A new study by researchers from the University of Munich and the University of Otago has found that invisibility cloaks that are effective while motionless become visible when they reach speeds of approximately thousands of meters per second due to their "operational frequency," which refers to the frequency of light that the cloak is invisible at. When at high speeds, the frequency of the light hitting the cloak is shifted, changing the light's operational frequency and thus causing it to become visible.
While the research shows the downsides of high speeds for invisibility cloaks, the team also showed that these harmful relativistic effects can cancel out when the light is moving at the right frequency in the right direction, meaning effective cloaking can still be achieved. However, during this situation, the cloaking becomes "non-reciprocal," which means that observers within the cloak can still clearly view people on the outside.
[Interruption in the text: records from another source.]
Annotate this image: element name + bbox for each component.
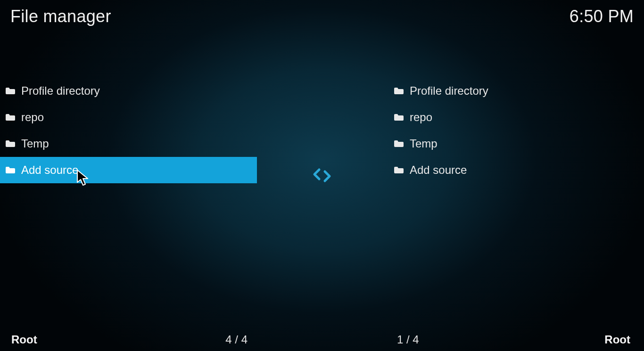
list-item[interactable]: Profile directory xyxy=(387,78,644,104)
list-item-add-source[interactable]: Add source xyxy=(0,157,257,183)
header-bar: File manager 6:50 PM xyxy=(0,7,644,26)
list-item-add-source[interactable]: Add source xyxy=(387,157,644,183)
left-location: Root xyxy=(11,333,37,346)
right-location: Root xyxy=(604,333,630,346)
folder-icon xyxy=(394,87,404,95)
list-item-label: Add source xyxy=(21,163,78,177)
folder-icon xyxy=(394,140,404,147)
folder-icon xyxy=(5,166,16,174)
list-item-label: Temp xyxy=(410,137,438,150)
list-item-label: repo xyxy=(410,111,432,124)
list-item[interactable]: Temp xyxy=(387,131,644,157)
folder-icon xyxy=(394,114,404,121)
list-item[interactable]: Temp xyxy=(0,131,257,157)
folder-icon xyxy=(5,140,16,147)
clock: 6:50 PM xyxy=(570,7,634,26)
list-item-label: Profile directory xyxy=(21,84,100,98)
list-item-label: Add source xyxy=(410,163,467,177)
list-item-label: Temp xyxy=(21,137,49,150)
right-panel: Profile directory repo Temp Add source xyxy=(387,78,644,183)
page-title: File manager xyxy=(10,7,111,26)
list-item[interactable]: repo xyxy=(0,104,257,131)
swap-panels-icon[interactable] xyxy=(311,167,333,184)
right-footer: 1 / 4 Root xyxy=(387,333,644,346)
left-counter: 4 / 4 xyxy=(225,333,248,346)
folder-icon xyxy=(5,114,16,121)
folder-icon xyxy=(394,166,404,174)
right-counter: 1 / 4 xyxy=(397,333,419,346)
list-item[interactable]: repo xyxy=(387,104,644,131)
list-item-label: Profile directory xyxy=(410,84,488,98)
folder-icon xyxy=(5,87,16,95)
left-panel: Profile directory repo Temp Add source xyxy=(0,78,257,183)
list-item[interactable]: Profile directory xyxy=(0,78,257,104)
list-item-label: repo xyxy=(21,111,44,124)
left-footer: Root 4 / 4 xyxy=(0,333,257,346)
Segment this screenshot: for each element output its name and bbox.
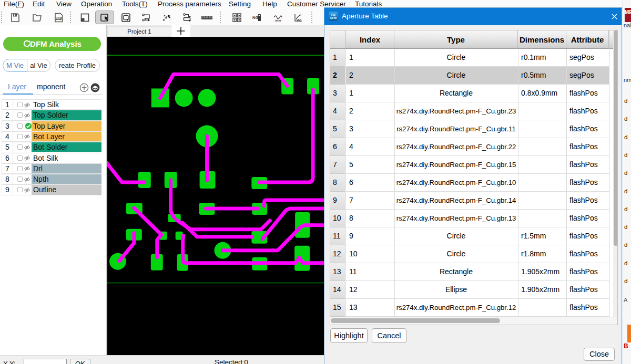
svg-text:NG: NG [252,15,258,20]
svg-text:IPC: IPC [297,19,302,22]
svg-text:ohm: ohm [275,19,281,22]
svg-text:PDF: PDF [56,17,61,20]
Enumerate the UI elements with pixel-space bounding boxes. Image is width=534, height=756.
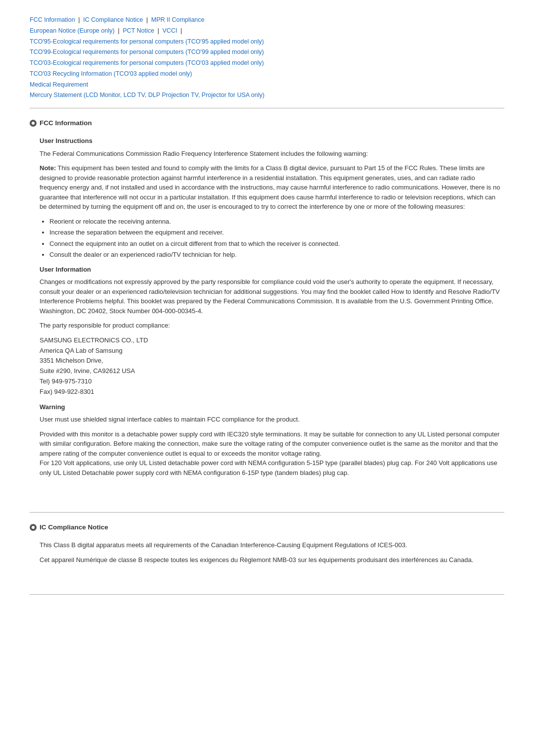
nav-european[interactable]: European Notice (Europe only)	[30, 27, 115, 34]
nav-ic[interactable]: IC Compliance Notice	[83, 16, 143, 23]
nav-line-3: TCO'95-Ecological requirements for perso…	[30, 37, 504, 47]
nav-line-8: Mercury Statement (LCD Monitor, LCD TV, …	[30, 90, 504, 100]
nav-line-5: TCO'03-Ecological requirements for perso…	[30, 58, 504, 68]
nav-mpr[interactable]: MPR II Compliance	[151, 16, 205, 23]
ic-bullet-icon	[30, 524, 37, 531]
ic-p2: Cet appareil Numérique de classe B respe…	[40, 555, 504, 565]
nav-tco03[interactable]: TCO'03-Ecological requirements for perso…	[30, 59, 264, 66]
nav-vcci[interactable]: VCCI	[163, 27, 178, 34]
nav-line-4: TCO'99-Ecological requirements for perso…	[30, 47, 504, 57]
ic-section-title: IC Compliance Notice	[30, 522, 504, 532]
warning-p1: User must use shielded signal interface …	[40, 415, 504, 425]
nav-tco99[interactable]: TCO'99-Ecological requirements for perso…	[30, 48, 264, 55]
section-spacer	[30, 482, 504, 502]
nav-medical[interactable]: Medical Requirement	[30, 81, 88, 88]
party-responsible-label: The party responsible for product compli…	[40, 321, 504, 331]
note-label: Note:	[40, 164, 56, 172]
nav-line-6: TCO'03 Recycling Information (TCO'03 app…	[30, 69, 504, 79]
bullet-3: Connect the equipment into an outlet on …	[49, 239, 504, 249]
fcc-title-text: FCC Information	[40, 118, 92, 128]
fcc-bullet-icon	[30, 120, 37, 127]
address-block: SAMSUNG ELECTRONICS CO., LTDAmerica QA L…	[40, 335, 504, 397]
user-instructions-title: User Instructions	[40, 136, 504, 146]
warning-title: Warning	[40, 402, 504, 412]
warning-p2: Provided with this monitor is a detachab…	[40, 429, 504, 478]
ic-spacer	[30, 569, 504, 584]
nav-fcc[interactable]: FCC Information	[30, 16, 75, 23]
note-text: This equipment has been tested and found…	[40, 164, 500, 210]
nav-line-1: FCC Information | IC Compliance Notice |…	[30, 15, 504, 25]
nav-line-7: Medical Requirement	[30, 80, 504, 90]
nav-mercury[interactable]: Mercury Statement (LCD Monitor, LCD TV, …	[30, 92, 265, 98]
nav-tco95[interactable]: TCO'95-Ecological requirements for perso…	[30, 38, 264, 45]
nav-line-2: European Notice (Europe only) | PCT Noti…	[30, 26, 504, 36]
address-text: SAMSUNG ELECTRONICS CO., LTDAmerica QA L…	[40, 336, 148, 395]
fcc-section: FCC Information User Instructions The Fe…	[30, 118, 504, 513]
nav-links: FCC Information | IC Compliance Notice |…	[30, 15, 504, 100]
ic-section: IC Compliance Notice This Class B digita…	[30, 522, 504, 595]
ic-p1: This Class B digital apparatus meets all…	[40, 540, 504, 550]
user-information-title: User Information	[40, 265, 504, 275]
ic-title-text: IC Compliance Notice	[40, 522, 108, 532]
nav-tco03-recycling[interactable]: TCO'03 Recycling Information (TCO'03 app…	[30, 70, 192, 77]
nav-pct[interactable]: PCT Notice	[123, 27, 154, 34]
user-instructions-p1: The Federal Communications Commission Ra…	[40, 149, 504, 159]
user-information-p1: Changes or modifications not expressly a…	[40, 277, 504, 316]
fcc-section-title: FCC Information	[30, 118, 504, 128]
note-paragraph: Note: This equipment has been tested and…	[40, 163, 504, 212]
top-divider	[30, 108, 504, 108]
fcc-bullets: Reorient or relocate the receiving anten…	[49, 217, 504, 260]
bullet-1: Reorient or relocate the receiving anten…	[49, 217, 504, 227]
bullet-2: Increase the separation between the equi…	[49, 228, 504, 237]
bullet-4: Consult the dealer or an experienced rad…	[49, 250, 504, 260]
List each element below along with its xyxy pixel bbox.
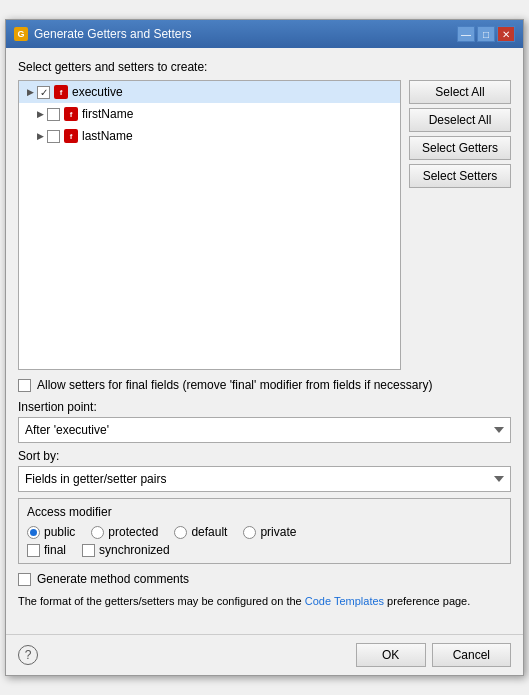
- sort-by-label: Sort by:: [18, 449, 511, 463]
- title-bar-left: G Generate Getters and Setters: [14, 27, 191, 41]
- radio-circle-default[interactable]: [174, 526, 187, 539]
- synchronized-checkbox[interactable]: [82, 544, 95, 557]
- dialog-footer: ? OK Cancel: [6, 634, 523, 675]
- access-modifier-group: Access modifier public protected default: [18, 498, 511, 564]
- insertion-point-section: Insertion point: After 'executive' First…: [18, 400, 511, 443]
- info-text-after: preference page.: [384, 595, 470, 607]
- final-label: final: [44, 543, 66, 557]
- dialog-icon: G: [14, 27, 28, 41]
- checkbox-executive[interactable]: ✓: [37, 86, 50, 99]
- radio-private[interactable]: private: [243, 525, 296, 539]
- field-tree[interactable]: ▶ ✓ f executive ▶ f firstName ▶: [18, 80, 401, 370]
- tree-label-executive: executive: [72, 85, 123, 99]
- tree-label-lastName: lastName: [82, 129, 133, 143]
- radio-default[interactable]: default: [174, 525, 227, 539]
- radio-options-row: public protected default private: [27, 525, 502, 539]
- allow-setters-label: Allow setters for final fields (remove '…: [37, 378, 432, 392]
- close-button[interactable]: ✕: [497, 26, 515, 42]
- radio-circle-private[interactable]: [243, 526, 256, 539]
- info-text-area: The format of the getters/setters may be…: [18, 594, 511, 609]
- tree-buttons-area: ▶ ✓ f executive ▶ f firstName ▶: [18, 80, 511, 370]
- radio-circle-public[interactable]: [27, 526, 40, 539]
- final-checkbox-item[interactable]: final: [27, 543, 66, 557]
- tree-section-label: Select getters and setters to create:: [18, 60, 511, 74]
- select-all-button[interactable]: Select All: [409, 80, 511, 104]
- select-setters-button[interactable]: Select Setters: [409, 164, 511, 188]
- allow-setters-row: Allow setters for final fields (remove '…: [18, 378, 511, 392]
- tree-label-firstName: firstName: [82, 107, 133, 121]
- radio-label-private: private: [260, 525, 296, 539]
- cancel-button[interactable]: Cancel: [432, 643, 511, 667]
- expand-arrow-firstName[interactable]: ▶: [33, 107, 47, 121]
- title-controls: — □ ✕: [457, 26, 515, 42]
- deselect-all-button[interactable]: Deselect All: [409, 108, 511, 132]
- sort-by-dropdown[interactable]: Fields in getter/setter pairs Getters on…: [18, 466, 511, 492]
- field-icon-lastName: f: [64, 129, 78, 143]
- select-getters-button[interactable]: Select Getters: [409, 136, 511, 160]
- maximize-button[interactable]: □: [477, 26, 495, 42]
- radio-label-protected: protected: [108, 525, 158, 539]
- expand-arrow-lastName[interactable]: ▶: [33, 129, 47, 143]
- access-modifier-title: Access modifier: [27, 505, 502, 519]
- expand-arrow-executive[interactable]: ▶: [23, 85, 37, 99]
- help-icon[interactable]: ?: [18, 645, 38, 665]
- footer-buttons: OK Cancel: [356, 643, 511, 667]
- checkbox-firstName[interactable]: [47, 108, 60, 121]
- synchronized-checkbox-item[interactable]: synchronized: [82, 543, 170, 557]
- insertion-point-dropdown[interactable]: After 'executive' First method Last meth…: [18, 417, 511, 443]
- dialog-body: Select getters and setters to create: ▶ …: [6, 48, 523, 633]
- radio-circle-protected[interactable]: [91, 526, 104, 539]
- minimize-button[interactable]: —: [457, 26, 475, 42]
- tree-row-lastName[interactable]: ▶ f lastName: [19, 125, 400, 147]
- code-templates-link[interactable]: Code Templates: [305, 595, 384, 607]
- field-icon-firstName: f: [64, 107, 78, 121]
- generate-comments-label: Generate method comments: [37, 572, 189, 586]
- sort-by-section: Sort by: Fields in getter/setter pairs G…: [18, 449, 511, 492]
- dialog-window: G Generate Getters and Setters — □ ✕ Sel…: [5, 19, 524, 675]
- field-icon-executive: f: [54, 85, 68, 99]
- radio-label-default: default: [191, 525, 227, 539]
- allow-setters-checkbox[interactable]: [18, 379, 31, 392]
- dialog-title: Generate Getters and Setters: [34, 27, 191, 41]
- radio-label-public: public: [44, 525, 75, 539]
- final-checkbox[interactable]: [27, 544, 40, 557]
- synchronized-label: synchronized: [99, 543, 170, 557]
- checkbox-options-row: final synchronized: [27, 543, 502, 557]
- generate-comments-row: Generate method comments: [18, 572, 511, 586]
- tree-row-executive[interactable]: ▶ ✓ f executive: [19, 81, 400, 103]
- checkbox-lastName[interactable]: [47, 130, 60, 143]
- title-bar: G Generate Getters and Setters — □ ✕: [6, 20, 523, 48]
- tree-action-buttons: Select All Deselect All Select Getters S…: [409, 80, 511, 370]
- tree-row-firstName[interactable]: ▶ f firstName: [19, 103, 400, 125]
- radio-protected[interactable]: protected: [91, 525, 158, 539]
- radio-public[interactable]: public: [27, 525, 75, 539]
- ok-button[interactable]: OK: [356, 643, 426, 667]
- generate-comments-checkbox[interactable]: [18, 573, 31, 586]
- insertion-point-label: Insertion point:: [18, 400, 511, 414]
- info-text-before: The format of the getters/setters may be…: [18, 595, 305, 607]
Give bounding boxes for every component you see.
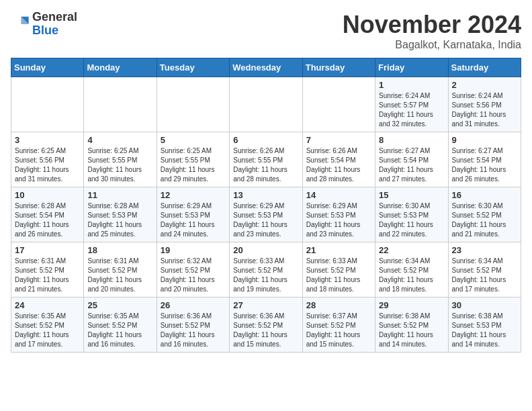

"The non-reciprocal cloaking is actually quite an interesting feature, as people have been investigating it for quite some time in the context of transformation optics. Here, this effect just came about from the physics - we didn't really design it," Jad Halimeh, co-author of the study, said in a press release.
The study found that in particular, length contraction, which is when the moving object appears condensed to a non-moving observer, and time dilation, when time slows down for the moving object in comparison to the non-moving observer, are two of the main factors that lead to invisibility cloaks becoming visible at higher speeds. This is because each of these phenomena create a relativistic Doppler effect, which causes a frequency shift in the light through the motion of the source and the observer.
Despite these problems, there is always a way of restoring invisibility in these cloaks.
"This is achieved by giving light of some frequency the right direction such that the Doppler shift is canceled," Halimeh said. "The relativistic Doppler shift can be seen as an admixture of a longitudinal Doppler red-shift and a transverse Doppler-blue shift. For a given frequency, you can tune the direction such that these two shifts cancel each other out and the cloak ends up seeing the light as having its operational frequency, thereby cloaking it."
Using this knowledge, scientists can use the infinite combinations of light frequency and direction to cloak anything at any relativistic velocity.
"We are interested in such research for two reasons," Halimeh said. "First, it allows us to further investigate whether or not these invisibility cloaks are electromagnetically equivalent to vacuum. Second, it allows us to better understand the limitations of these cloaks when it comes to a relativistic world, where we have fast-moving objects that we need to cloak or cloak ourselves from, or in case we are in a strong gravitational field, for example, and we wish to have a cloak that works there as well."
The findings were published in the Dec. 14 issue of Physical Review A.